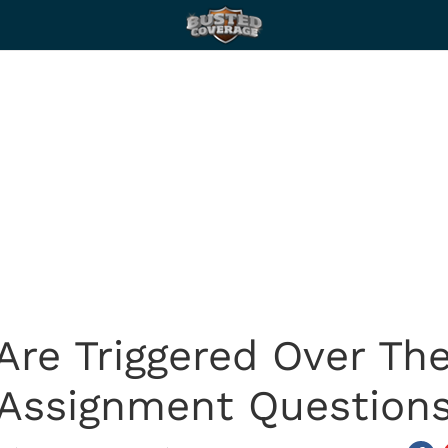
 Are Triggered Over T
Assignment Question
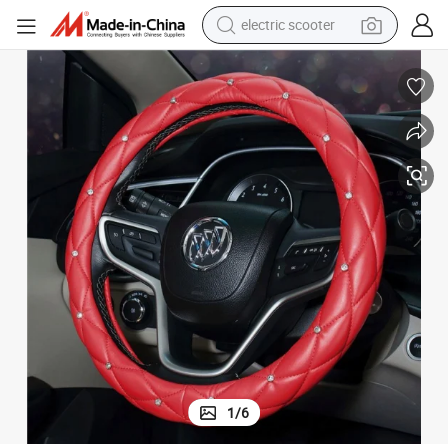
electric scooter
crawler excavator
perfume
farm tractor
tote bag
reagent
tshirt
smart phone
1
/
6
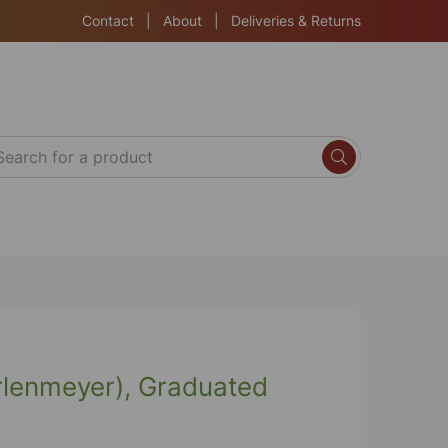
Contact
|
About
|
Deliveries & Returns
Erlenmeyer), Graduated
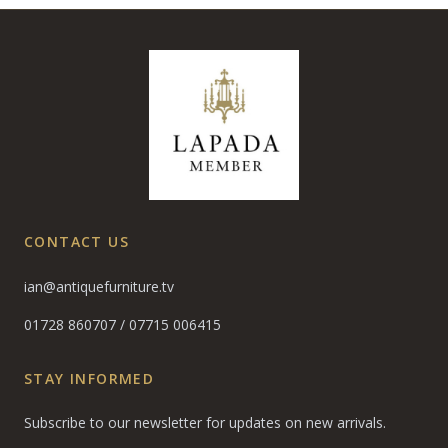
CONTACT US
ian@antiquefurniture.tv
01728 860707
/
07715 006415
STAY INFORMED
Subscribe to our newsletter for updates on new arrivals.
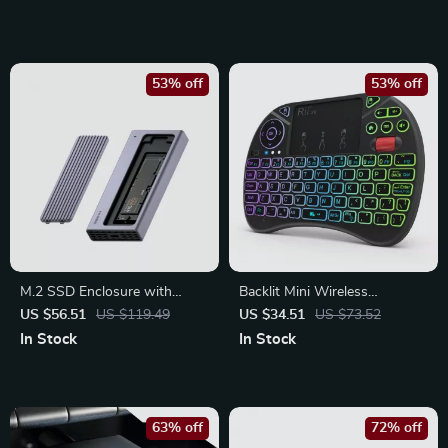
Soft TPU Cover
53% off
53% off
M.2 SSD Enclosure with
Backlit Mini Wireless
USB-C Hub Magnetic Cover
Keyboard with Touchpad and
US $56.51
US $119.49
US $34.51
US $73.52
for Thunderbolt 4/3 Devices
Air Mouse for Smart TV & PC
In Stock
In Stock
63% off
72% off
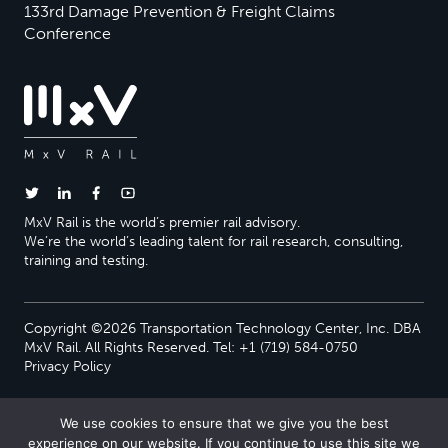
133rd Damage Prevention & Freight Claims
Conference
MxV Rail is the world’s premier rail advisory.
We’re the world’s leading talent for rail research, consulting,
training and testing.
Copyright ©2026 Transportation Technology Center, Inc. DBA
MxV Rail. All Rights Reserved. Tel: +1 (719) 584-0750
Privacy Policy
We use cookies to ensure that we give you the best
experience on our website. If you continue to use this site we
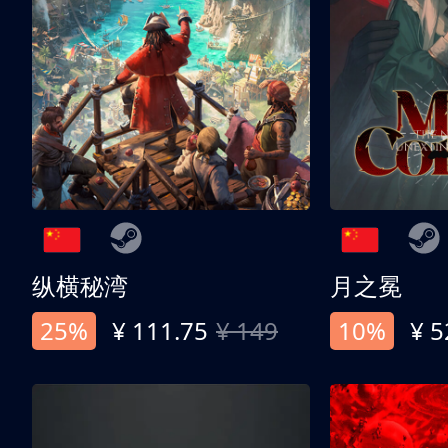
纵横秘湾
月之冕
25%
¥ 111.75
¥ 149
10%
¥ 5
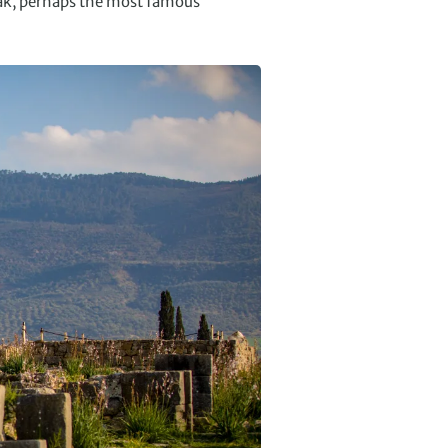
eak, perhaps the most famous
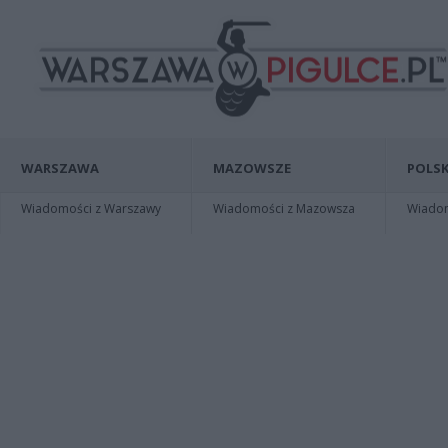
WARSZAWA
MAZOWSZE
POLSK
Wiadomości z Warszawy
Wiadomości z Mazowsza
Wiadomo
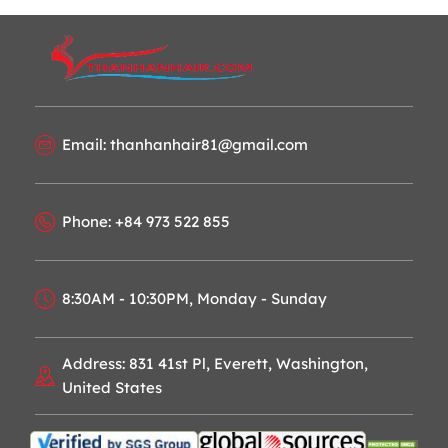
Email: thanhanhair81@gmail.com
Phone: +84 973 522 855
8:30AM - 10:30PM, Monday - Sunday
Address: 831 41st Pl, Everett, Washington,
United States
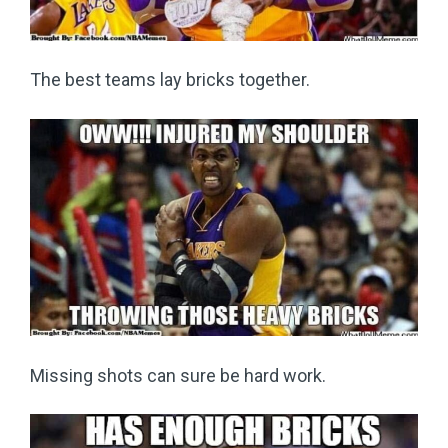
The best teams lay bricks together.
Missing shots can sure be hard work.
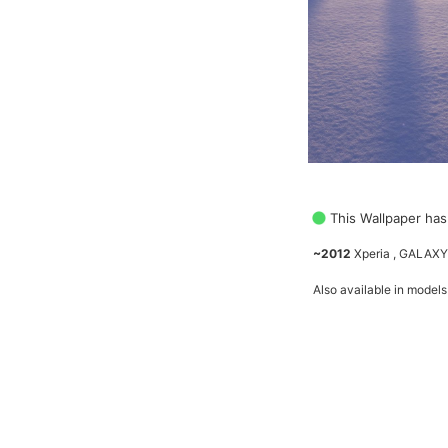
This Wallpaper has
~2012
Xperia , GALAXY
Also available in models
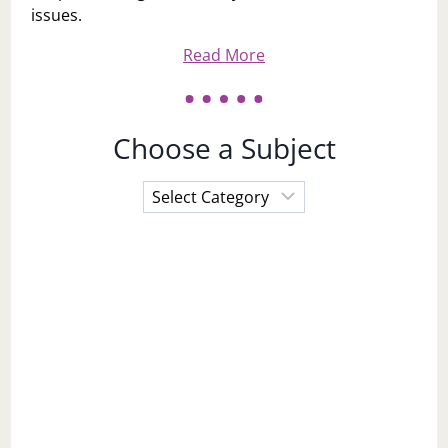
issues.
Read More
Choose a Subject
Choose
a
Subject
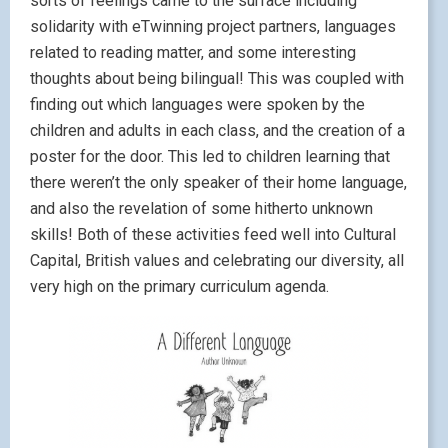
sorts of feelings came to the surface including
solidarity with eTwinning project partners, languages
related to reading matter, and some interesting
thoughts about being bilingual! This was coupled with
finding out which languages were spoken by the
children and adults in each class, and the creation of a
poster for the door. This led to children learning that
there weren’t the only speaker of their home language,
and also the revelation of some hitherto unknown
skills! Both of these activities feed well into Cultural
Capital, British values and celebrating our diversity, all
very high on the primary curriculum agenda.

###

__Task prompt__.
Repeat only the stretch of lines that opens with the line containing "and also the" and closes with the final line of the entries, both included, exactly as written.

__Reply to the task__.
and also the revelation of some hitherto unknown
skills! Both of these activities feed well into Cultural
Capital, British values and celebrating our diversity, all
very high on the primary curriculum agenda.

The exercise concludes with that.